Se, durante a primeira metade do século, os estudos ‘científicos’ procuravam, sobretudo, a confirmação da existência dos meridianos (1) e pontos descritos pela tradição, através da sua demonstração anatômica, a grande maioria dos estudos mais recentes é de ensaios clínicos que procuram medir a eficácia da acupuntura no tratamento de patologias específicas, ou de investigações que buscam elucidar os mecanismos de ação das agulhas, principalmente pela identificação de substâncias neurotransmissoras envolvidas nos fenômenos de analgesia e anestesia com acupuntura. Os artigos relacionados no Index Medicus dos primeiros cinco meses de 1989, a maioria publicada em revistas chinesas ou de países da Europa oriental, mostram claramente esta tendência.

Os estudos publicados no ocidente, na maioria dos casos ensaios clínicos onde se busca avaliar a eficácia da acupuntura no tratamento de dores crônicas de diferentes etiologias e localizações anatômicas, em geral, têm apresentado importantes deficiências metodológicas. (Lewith, 1984 e Patel, 1987).

Muitos estudos foram realizados com pequeno número de pacientes, prejudicando a aplicação de testes de significância estatística. Em muitos casos, os critérios para a seleção inicial dos pacientes a serem incluídos no estudo são imprecisos ou maldefinidos; em outros, os critérios para a definição do que deve ser considerado sucesso ou falha do tratamento não foram bem estabelecidos desde o início do estudo.

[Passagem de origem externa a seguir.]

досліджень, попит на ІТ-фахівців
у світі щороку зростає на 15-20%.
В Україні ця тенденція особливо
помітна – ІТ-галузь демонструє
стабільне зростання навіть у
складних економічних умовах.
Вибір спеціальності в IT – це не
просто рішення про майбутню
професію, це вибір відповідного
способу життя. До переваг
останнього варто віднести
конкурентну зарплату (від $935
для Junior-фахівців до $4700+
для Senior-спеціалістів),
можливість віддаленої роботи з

Um dos freqüentes problemas metodológicos está na dificuldade de se obterem estudos cegos. Se o grupo-controle for submetido a procedimentos terapêuticos, claramente distintos da acupuntura (tratamento médico ocidental, injeção de anestésicos e/ou esteróides etc), tanto pacientes como terapeutas têm, necessariamente, conhecimento do grupo (experimental ou controle) a que cada membro do estudo pertence. Ao contrário do que ocorre com a comparação entre duas drogas, cujas apresentações podem ser indistintas, quando se utiliza a própria acupuntura como placebo (agulhas inseridas fora dos pontos de acupuntura) é impossível impedir que o terapeuta, um acupuntor que conhece a localização precisa dos pontos, identifique os pacientes que pertencem ao grupo experimental, que recebem o tratamento adequado, e aqueles que compõem o grupo-controle, tratados com ‘acupuntura placebo’.

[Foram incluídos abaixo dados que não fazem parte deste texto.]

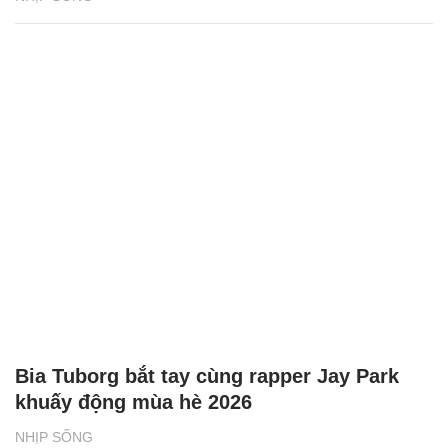
Bia Tuborg bắt tay cùng rapper Jay Park
khuấy động mùa hè 2026
NHỊP SỐNG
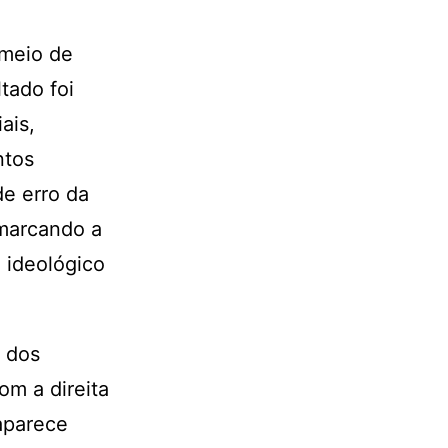
 meio de
tado foi
ais,
ntos
de erro da
 marcando a
 ideológico
s dos
om a direita
aparece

Depois de chamar a atenção para o fato de que a inserção aleatória das agulhas não tem apenas um efeito placebo, Lewith afirma que “… é difícil definir um placebo válido que pode ser usado, consistentemente, sem o conhecimento dos terapeutas”‘, e acrescenta que, dadas as diferenças individuais dos pacientes no que tange à resposta ao tratamento com acupuntura, os ensaios cruzados são “virtualmente impossíveis”, dificultando que os estudos possam ser definidos em bases comparáveis.

Enquanto a acupuntura tradicional baseia o tratamento no entendimento tradicional da doença, seleciona os pontos a serem picados em função das necessidades individuais dos pacientes e, no curso do tratamento, modifica os pontos utilizados, segundo a variação das necessidades dos doentes, na maioria dos estudos examinados por Patel, os pontos são selecionados com base no diagnóstico da medicina científica. Identifica-se um conjunto de pontos definidos a priori como indicados para a patologia em questão, que serão utilizados à maneira de uma fórmula ou prescrição que não varia de um doente para outro, e que não é modificada durante o tratamento. Considera-se que tais diferenças podem prejudicar, significativamente, os resultados do método tradicional.

O mesmo autor chama a atenção para o fato de que a maioria dos ensaios tem como objetivo avaliar os efeitos da acupuntura sobre a dor, embora o principal objetivo da medicina tradicional seja a prevenção da doença e a manutenção da saúde, restando ao tratamento da doença um papel secundário e, ao alívio da dor, uma função apenas complementar; e sugere a utilização de indicadores que possam medir o ‘estado de saúde global’ dos pacientes, a principal precupação da terapêutica tradicional.

Os dois autores, Lewith e Patel, consideram que os estudos desenvolvidos no ocidente são insuficientes para estabelecer, definitivamente, o valor terapêutico ou analgésico da acupuntura. Por outro lado, ambos concordam em que é necessário realizar estudos mais bem elaborados, seja para justificar a eficácia da acupuntura como tratamento, seja como uma resposta da comunidade científica ao crescimento da utilização da medicina alternativa.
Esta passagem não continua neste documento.